Material provided Start Marker

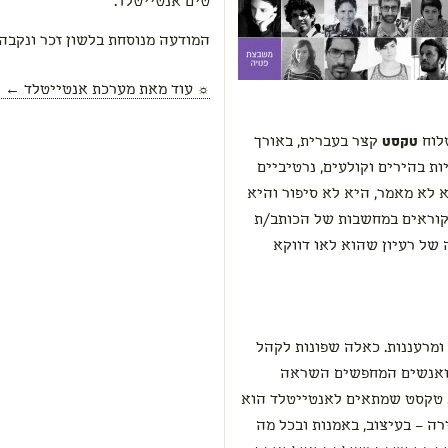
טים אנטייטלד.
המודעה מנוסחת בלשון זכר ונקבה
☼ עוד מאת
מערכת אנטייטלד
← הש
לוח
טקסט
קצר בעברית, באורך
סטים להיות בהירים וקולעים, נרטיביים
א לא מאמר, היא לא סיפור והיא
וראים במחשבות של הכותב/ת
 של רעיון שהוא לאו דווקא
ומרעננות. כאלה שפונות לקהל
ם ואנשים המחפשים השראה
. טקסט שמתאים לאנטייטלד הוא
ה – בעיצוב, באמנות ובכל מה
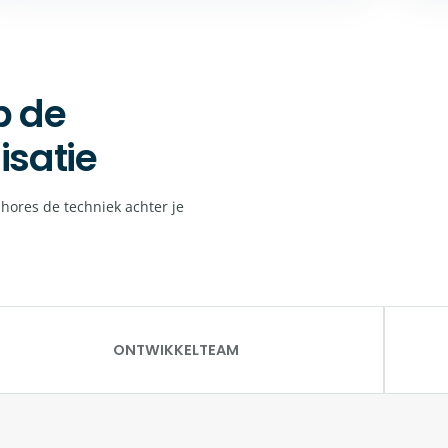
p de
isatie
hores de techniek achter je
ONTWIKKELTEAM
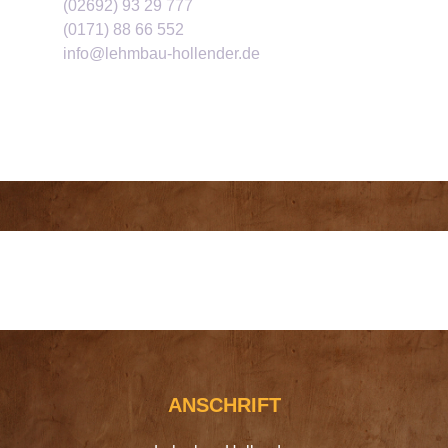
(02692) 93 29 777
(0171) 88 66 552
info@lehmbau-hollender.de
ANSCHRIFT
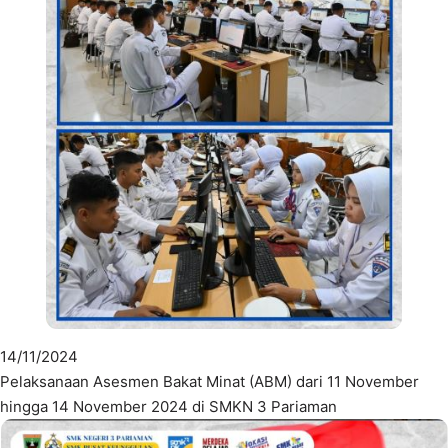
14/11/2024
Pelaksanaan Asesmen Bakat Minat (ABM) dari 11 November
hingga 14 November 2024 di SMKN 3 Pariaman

Material provided End Marker
Material provided Start Marker

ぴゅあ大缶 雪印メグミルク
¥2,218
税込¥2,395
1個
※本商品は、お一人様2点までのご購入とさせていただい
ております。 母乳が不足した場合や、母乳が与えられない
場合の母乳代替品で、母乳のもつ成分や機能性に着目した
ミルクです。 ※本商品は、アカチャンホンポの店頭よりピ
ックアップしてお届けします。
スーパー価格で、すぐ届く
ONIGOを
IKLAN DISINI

Material provided End Marker

Work instruction:
All lines of the material that contain the word "本商品は" should be listed.

Result for this task:
※本商品は、お一人様2点までのご購入とさせていただい
ミルクです。 ※本商品は、アカチャンホンポの店頭よりピ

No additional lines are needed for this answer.